Battered by post war austerity and the humiliations of Suez, Le Carre accurately captures the sense of national decline that afflicted Britain at the time and the fear that that Britain risked being left outside a more united and prosperous Europe. With Europe yet again dominating the news, A Small Time in Germany, is a useful reminder that our membership of the EU has always been an accounting exercise rather than an affair of the heart. We’ve always been an awkward partner.

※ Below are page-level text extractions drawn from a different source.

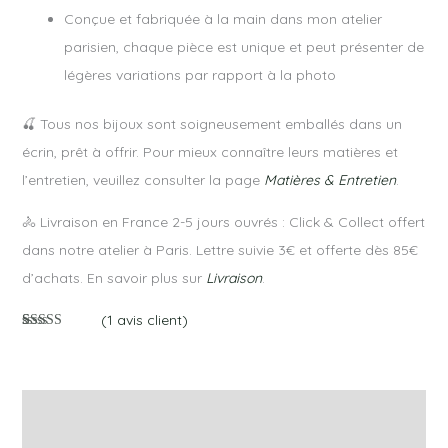
Conçue et fabriquée à la main dans mon atelier
parisien, chaque pièce est unique et peut présenter de
légères variations par rapport à la photo
🍒 Tous nos bijoux sont soigneusement emballés dans un
écrin, prêt à offrir. Pour mieux connaître leurs matières et
l’entretien, veuillez consulter la page
Matières & Entretien
.
🚴 Livraison en France 2-5 jours ouvrés : Click & Collect offert
dans notre atelier à Paris. Lettre suivie 3€ et offerte dès 85€
d’achats. En savoir plus sur
Livraison
.
(
1
avis client)
Noté
1
5.00
sur 5 basé
sur
notation
client
Description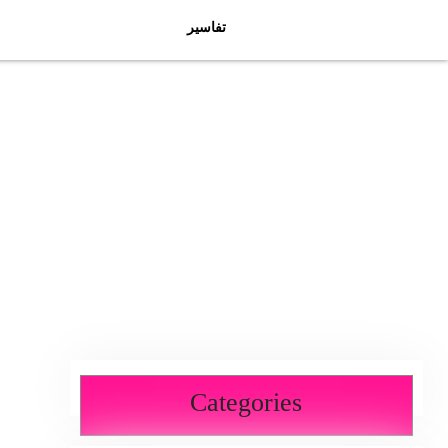
تفاسیر
Categories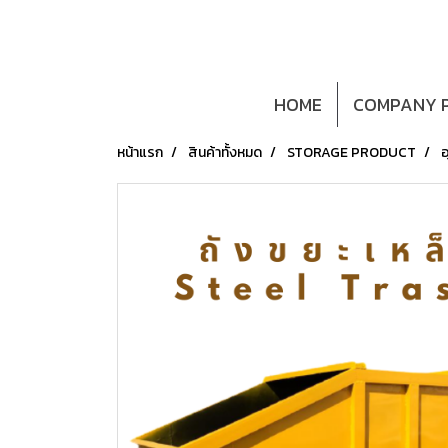
HOME
COMPANY P
หน้าแรก
สินค้าทั้งหมด
STORAGE PRODUCT
อ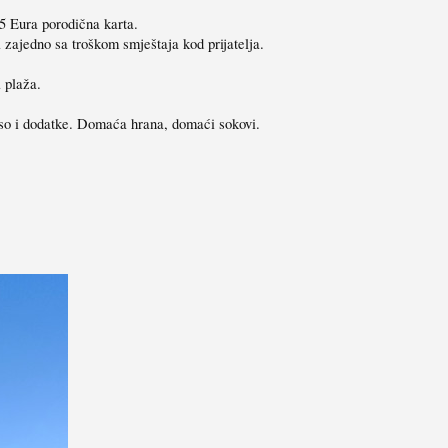
5 Eura porodična karta.
 zajedno sa troškom smještaja kod prijatelja.
 plaža.
so i dodatke. Domaća hrana, domaći sokovi.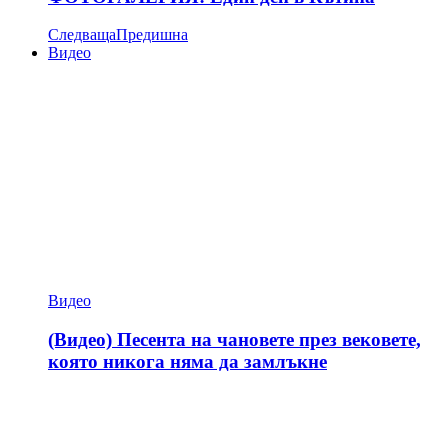
Следваща
Предишна
Видео
Видео
(Видео) Песента на чановете през вековете,
която никога няма да замлъкне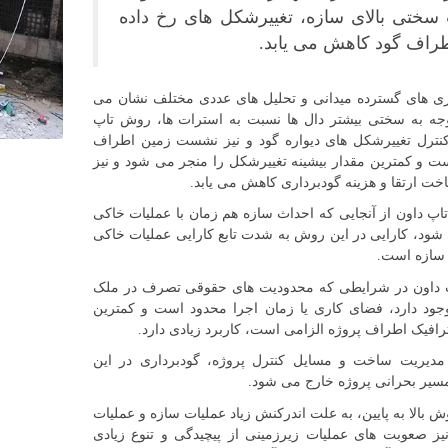
سختی بالای سازه، تغییرشکل های رخ داده
طراف گود کاهش می یابد.
یری های گسترده میدانی و تحلیل های عددی مختلف نشان می
توجه به سختی بیشتر دال ها نسبت به استرات ها، روش تاپ
کنترل تغییرشکل های دیواره گود و نیز نشست زمین اطراف
ت و کمترین مقدار بیشینه تغییرشکل را منجر می شود و نیز
خت ارتقا و هزینه گودبرداری کاهش می یابد.
پ داون از آنجایی که احداث سازه هم زمان با عملیات خاکی
شود، کارایی در این روش به شدت تابع کارایی عملیات خاکی
 سازه است.
داون در شرایطی که محدودیت های حقوقی تصرف در ملک
جود دارد، فضای کاری یا زمان اجرا محدود است و کمترین
ترافیک اطراف پروژه الزامی است، کاربرد زیادی دارد.
مدیریت ساخت و مسایل کنترل پروژه، گودبرداری در این
سیر بحرانی پروژه خارج می شود.
وش بالا به پایین، به علت اندرکنش زیاد عملیات سازه و عملیات
یز صعوبت های عملیات زیرزمینی از پیچیدگی و تنوع زیادی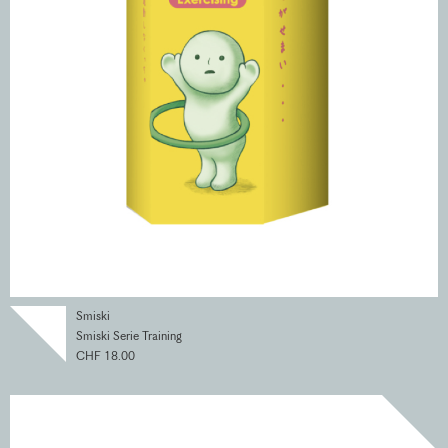
Smiski
Smiski Serie Training
CHF 18.00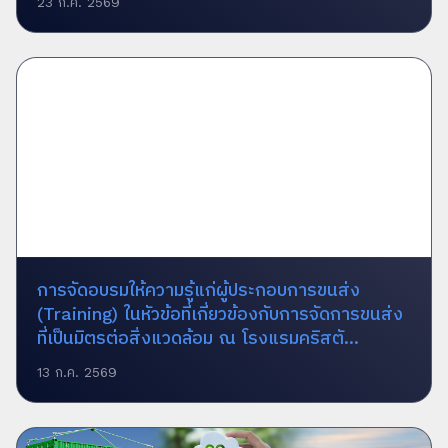
23 ก.ค. 2569
การจัดอบรมให้ความรู้แก่ผู้ประกอบการขนส่ง
(Training) ในหัวข้อที่เกี่ยวข้องกับการจัดการขนส่ง
ที่เป็นมิตรต่อสิ่งแวดล้อม ณ โรงแรมคริสตั...
13 ก.ค. 2569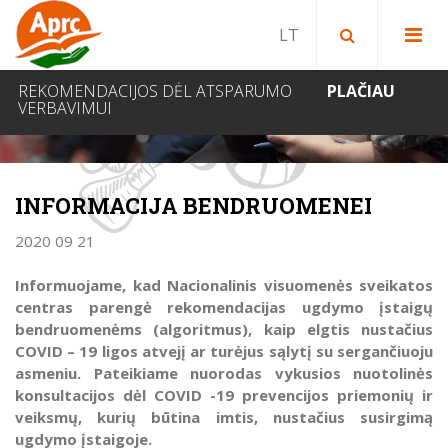
Paieška bibliotekoje
Paieška svetainėje
IEŠKOTI
REKOMENDACIJOS DĖL ATSPARUMO
PLAČIAU
VERBAVIMUI
NAUJIENOS
INFORMACIJA BENDRUOMENEI
2020 09 21
Informuojame, kad Nacionalinis visuomenės sveikatos
centras parengė rekomendacijas ugdymo įstaigų
bendruomenėms (algoritmus), kaip elgtis nustačius
COVID – 19 ligos atvejį ar turėjus sąlytį su sergančiuoju
asmeniu. Pateikiame nuorodas vykusios nuotolinės
konsultacijos dėl COVID -19 prevencijos priemonių ir
veiksmų, kurių būtina imtis, nustačius susirgimą
ugdymo įstaigoje.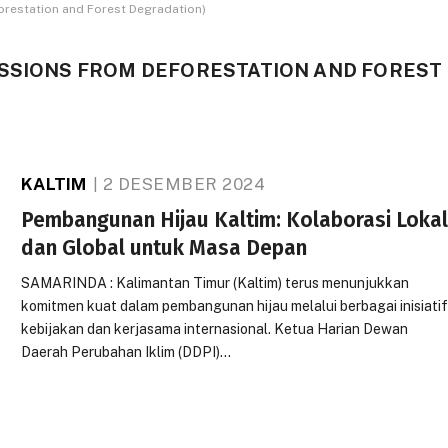
restation and Forest Degradation)
ISSIONS FROM DEFORESTATION AND FOREST
KALTIM
2 DESEMBER 2024
Pembangunan Hijau Kaltim: Kolaborasi Loka
dan Global untuk Masa Depan
SAMARINDA : Kalimantan Timur (Kaltim) terus menunjukkan
komitmen kuat dalam pembangunan hijau melalui berbagai inisiati
kebijakan dan kerjasama internasional. Ketua Harian Dewan
Daerah Perubahan Iklim (DDPI)…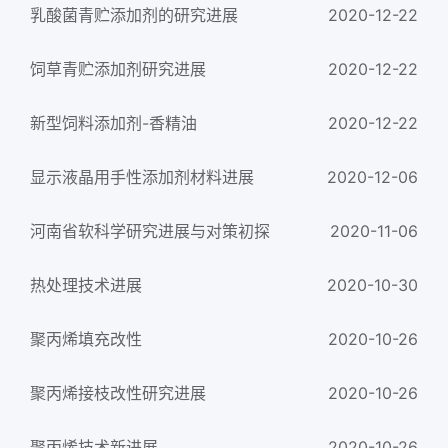
乳酸菌青贮添加剂的研究进展
2020-12-22
饲草青贮添加剂研究进展
2020-12-22
新型饲料添加剂-香精油
2020-12-22
显示液晶用手性添加剂材料进展
2020-12-06
河南省软科学研究进展与对策初探
2020-11-06
热处理技术进展
2020-10-30
聚丙烯填充改性
2020-10-26
聚丙烯接枝改性研究进展
2020-10-26
聚丙烯技术新进展
2020-10-26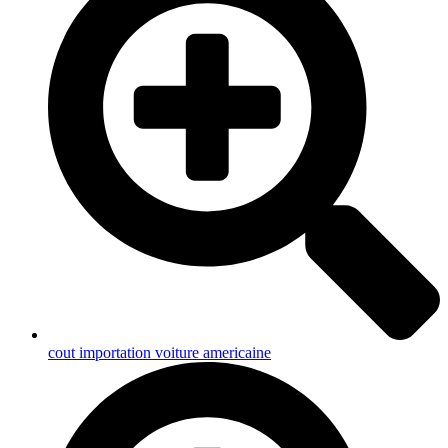
cout importation voiture americaine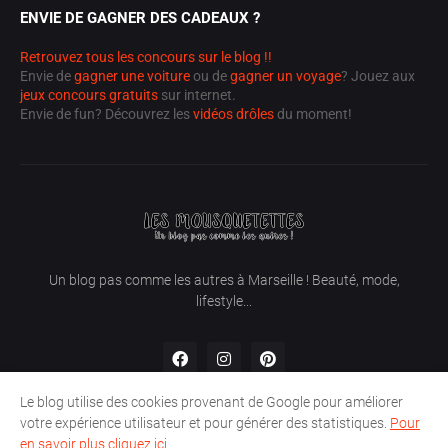
ENVIE DE GAGNER DES CADEAUX ?
Retrouvez tous les concours sur le blog !!
Envie de
gagner une voiture
ou de
gagner un voyage
? Jouez aux
jeux concours gratuits
sur internet.
Envie de fun? Découvrez les
vidéos drôles
du moment!
Un blog pas comme les autres à Marseille ! Beauté, mode,
lifestyle...
Le blog utilise des cookies provenant de Google pour améliorer
votre expérience utilisateur et pour générer des statistiques.
Pour
en savoir plus cliquez ici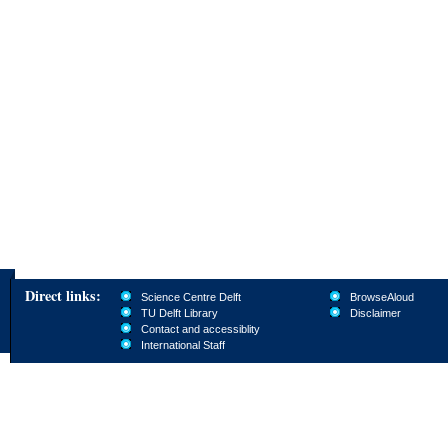
Direct links:
Science Centre Delft
BrowseAloud
TU Delft Library
Disclaimer
Contact and accessiblity
International Staff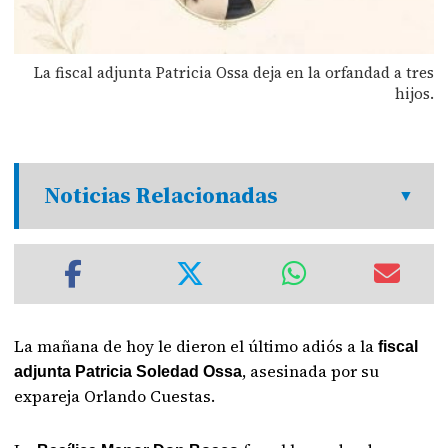
La fiscal adjunta Patricia Ossa deja en la orfandad a tres
hijos.
Noticias Relacionadas
La mañana de hoy le dieron el último adiós a la
fiscal
, asesinada por su
adjunta Patricia Soledad Ossa
expareja Orlando Cuestas.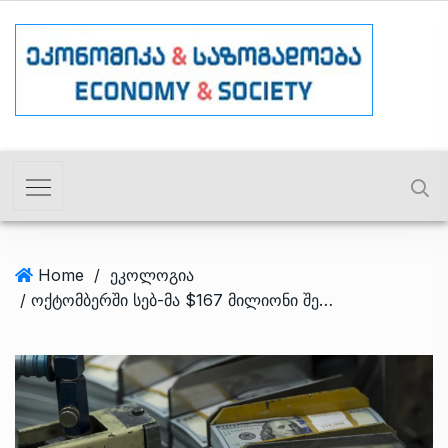
Home
/
ეკოლოგია
/ ოქტომბერში სებ-მა $167 მილიონი შეისყიდა – სავალუტო რეზერვების მოცულობა $5.6 მლრდ-ია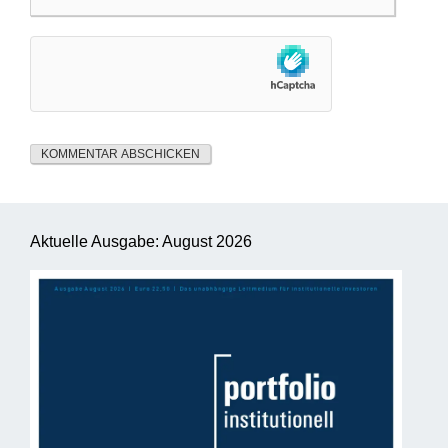
Aktuelle Ausgabe: August 2026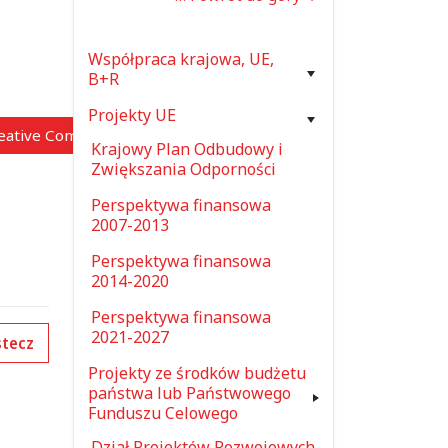
Współpraca krajowa, UE,
B+R
Projekty UE
reative Commons”)
Krajowy Plan Odbudowy i
Zwiększania Odporności
Perspektywa finansowa
2007-2013
Perspektywa finansowa
2014-2020
Perspektywa finansowa
2021-2027
tecz
Projekty ze środków budżetu
państwa lub Państwowego
Funduszu Celowego
Dział Projektów Rozwojowych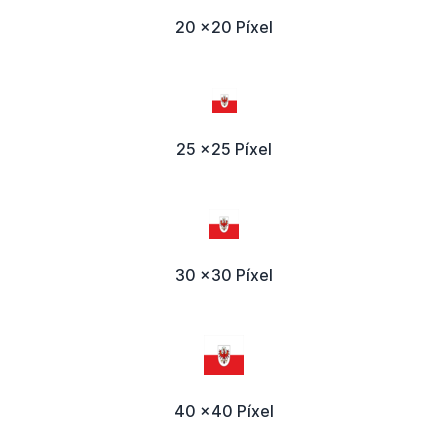
20 x20 Píxel
25 x25 Píxel
30 x30 Píxel
40 x40 Píxel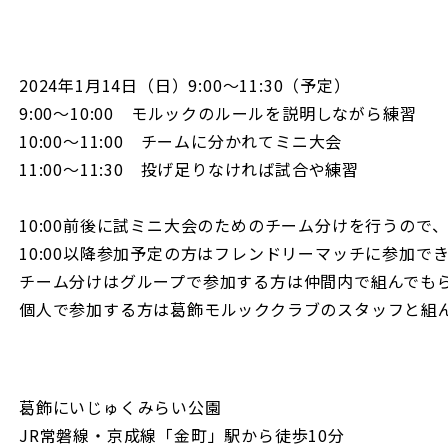
2024年1月14日（日）9:00〜11:30（予定）
9:00〜10:00 モルックのルールを説明しながら練習
10:00〜11:00 チームに分かれてミニ大会
11:00〜11:30 投げ足りなければ試合や練習
10:00前後に試ミニ大会のためのチーム分けを行うので
10:00以降参加予定の方はフレンドリーマッチに参加で
チーム分けはグループで参加する方は仲間内で組んでも
個人で参加する方は葛飾モルッククラブのスタッフと組
葛飾にいじゅくみらい公園
JR常磐線・京成線「金町」駅から徒歩10分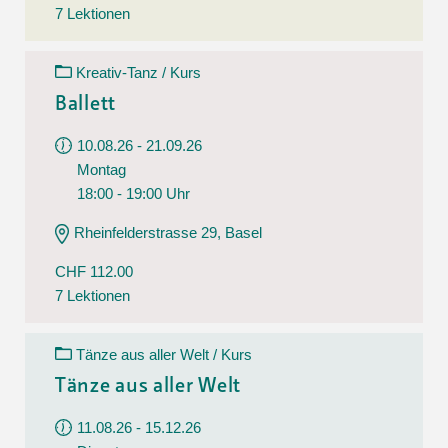
7 Lektionen
Kreativ-Tanz / Kurs
Ballett
10.08.26 - 21.09.26
Montag
18:00 - 19:00 Uhr
Rheinfelderstrasse 29, Basel
CHF 112.00
7 Lektionen
Tänze aus aller Welt / Kurs
Tänze aus aller Welt
11.08.26 - 15.12.26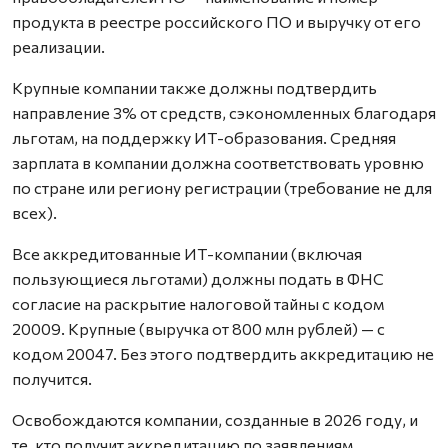
продукта в реестре российского ПО и выручку от его
реализации.
Крупные компании также должны подтвердить
направление 3% от средств, сэкономленных благодаря
льготам, на поддержку ИТ-образования. Средняя
зарплата в компании должна соответствовать уровню
по стране или региону регистрации (требование не для
всех).
Все аккредитованные ИТ-компании (включая
пользующиеся льготами) должны подать в ФНС
согласие на раскрытие налоговой тайны с кодом
20009. Крупные (выручка от 800 млн рублей) — с
кодом 20047. Без этого подтвердить аккредитацию не
получится.
Освобождаются компании, созданные в 2026 году, и
те, кто получит аккредитацию по заявлениям,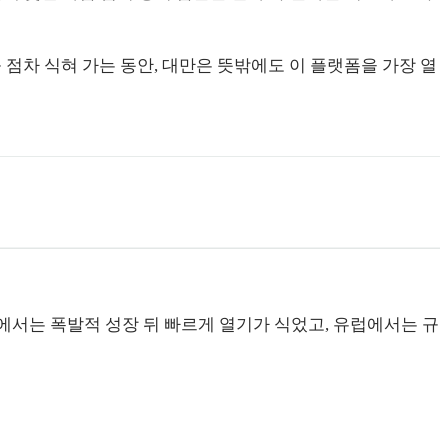
 점차 식혀 가는 동안, 대만은 뜻밖에도 이 플랫폼을 가장 열
. 미국에서는 폭발적 성장 뒤 빠르게 열기가 식었고, 유럽에서는 규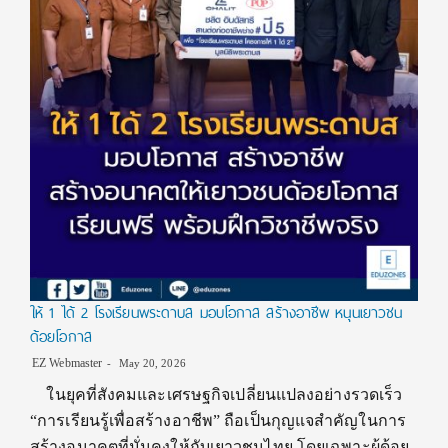
ให้ 1 ได้ 2 โรงเรียนพระดาบส มอบโอกาส สร้างอาชีพ หนุนเยาวชน
ด้อยโอกาส
EZ Webmaster
May 20, 2026
ในยุคที่สังคมและเศรษฐกิจเปลี่ยนแปลงอย่างรวดเร็ว
“การเรียนรู้เพื่อสร้างอาชีพ” ถือเป็นกุญแจสำคัญในการ
สร้างอนาคตที่มั่นคงให้กับเยาวชนไทย โดยเฉพาะผู้ด้อย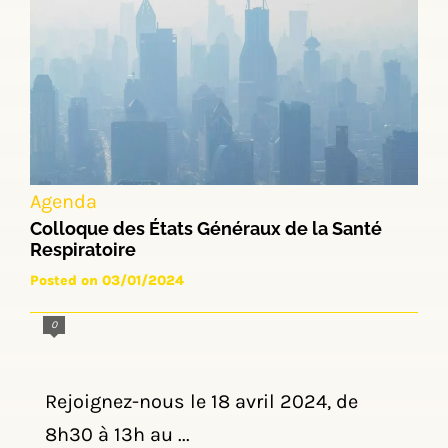
Agenda
Colloque des États Généraux de la Santé
Respiratoire
Posted on 03/01/2024
0
Rejoignez-nous le 18 avril 2024, de
8h30 à 13h au ...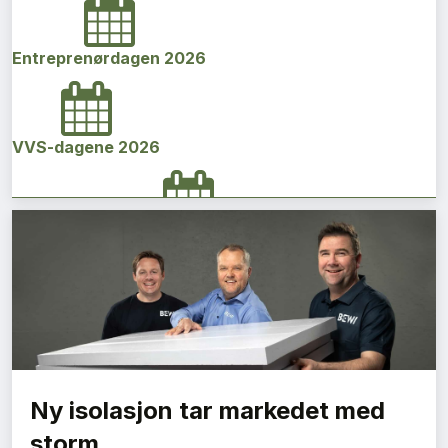
Entreprenørdagen 2026
VVS-dagene 2026
Norges bygg- og eiendomskonferanse 2026
Vi Bygger Vestland 2026
Ny isolasjon tar markedet med
Byggenæringens Klimakonferanse 2026
storm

One of the reasons why the European question has become so pointed in recent years is the prevailing feeling that the political costs of membership outweigh the economic benefits. A key argument deployed by Nigel Lawson in his article in The Times last week was that Britain urgently needs new sources of economic growth and that Europe is unlikely to provide them. Europe is seen as over regulated and inwardly focused. The rules of membership of the single market are seen as an unnecessary Gallic break on economic competitiveness.
This is new territory.
The European debate has moved beyond the all too familiar debates about national sovereignty to the question of Britain’s long term economic survival. Political questions about Europe’s democratic deficit still exist but they have been joined by economic concerns about its competiveness and whether current arrangements best serve Britain’s economic national interest.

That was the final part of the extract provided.